Well, I heard (read to be honest) somewhere that ext4, the evolution of ext3 linux file system, is coming out from development to stable tree (Kernel 2.6.28). However, I was not so sure about the benefits and how this can improve my life and my performance in daily tasks using my 80gb HD laptop. Here is the features I found in my search:
- Large filesystem: It can support volumes with sizes up to 1 exabyte (1024 GB == 1 Tera. 1024 Tera == 1 Peta. 1024 Peta == 1 Exa).
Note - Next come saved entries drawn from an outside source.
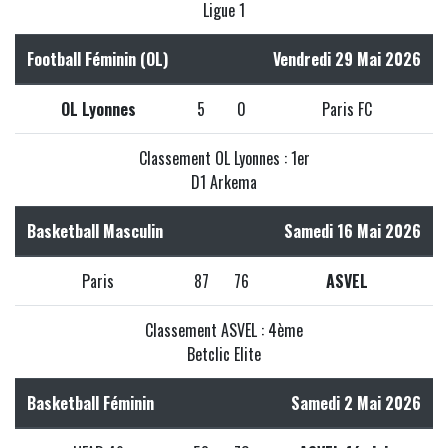
Ligue 1
Football Féminin (OL)
Vendredi 29 Mai 2026
OL Lyonnes
5
0
Paris FC
Classement OL Lyonnes : 1er
D1 Arkema
Basketball Masculin
Samedi 16 Mai 2026
Paris
87
76
ASVEL
Classement ASVEL : 4ème
Betclic Elite
Basketball Féminin
Samedi 2 Mai 2026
Since Linux kernel version 2.6.25, it also supports files as large as the file system.
- Backward and forward compatibility: It has backward compatible with ext3, making it possible to mount an ext3 filesystem as ext4 and vice-versa, but the ext4 to ext3 is only possible if extents is not enabled.
- Delayed allocation: With this feature, ext4 can delay block allocation as long as possible, improving performance and reducing fragmentation, since it will only allocate space with the real file size.
- Expand the subdirectory limit up to 64000: Shame on you Window$ ;)
- Faster file system checking: The data structures used in ext4 allows fsck to skip unused blocks of data, which will reduce the time fsck may spend.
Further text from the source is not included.